Les chroniques de Jean-Paul Gavard-Perret

Alberto Giacometti

Exposer dans Mirondella
la galerie d'art en ligne d'Arts-up


Giacometti Alberto et Diego
L'histoire cachée
de Claude Delay

Un couple. De leur vie d'homme, ils ne se quitteront. Aucune femme ne peut les séparer, une seule les unit : la mère. L'œuvre d'Alberto - ses femmes immobiles, rivées au sol, ses hommes qui marchent dans l'abîme -, cette œuvre de commencement du monde aurait-elle pu exister sans Diego le sauveur ? Rythme binaire des deux frères sculpteurs, exilés à Paris depuis leur montagne natale. Alberto le nocturne et Diego le diurne, Alberto le causeur intarissable, le harangueur, et Diego le silencieux, Alberto le génie rapace, météore de l'angoisse, et Diego l'indestructible, le bénéfique, son artisan et sa main d'œuvre.

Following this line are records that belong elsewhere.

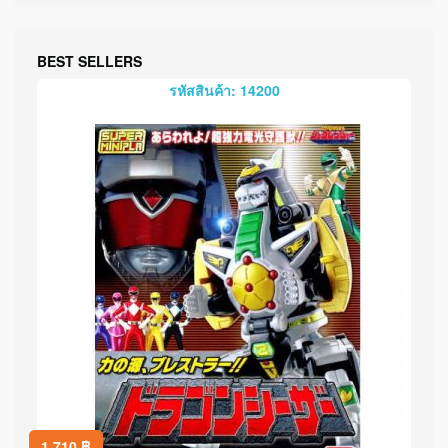
BEST SELLERS
รหัสสินค้า: 14200
1,710
฿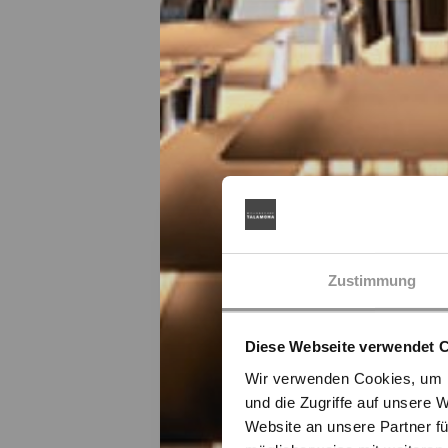
Zustimmung
Diese Webseite verwendet 
Wir verwenden Cookies, um I
und die Zugriffe auf unsere 
Website an unsere Partner fü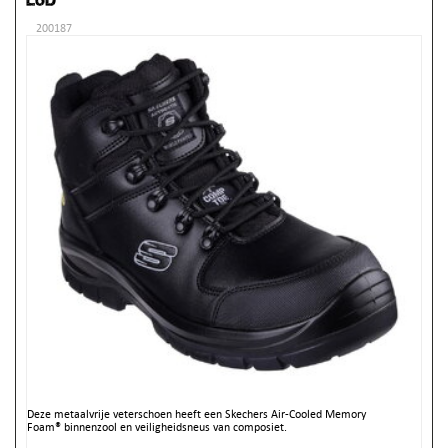
200187
Deze metaalvrije veterschoen heeft een Skechers Air-Cooled Memory
Foam® binnenzool en veiligheidsneus van composiet.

Alberto deviendra mondial, Diego restera confidentiel jusqu'à la mort d'Alberto, et prendra alors son envol. En plongeant dans cette complicité du sang et du destin, au bord de l'indicible, ce livre part à la rencontre du mystère intime entre tous : la création. l'auteur Psychanalyste et écrivain, Claude Delay suit le fil rouge de la destinée des êtres, de Chanel solitaire à Marina Tsvetaeva, et dans ses récits intimes. Cette histoire prend source dans son amitié avec Diego Giacometti.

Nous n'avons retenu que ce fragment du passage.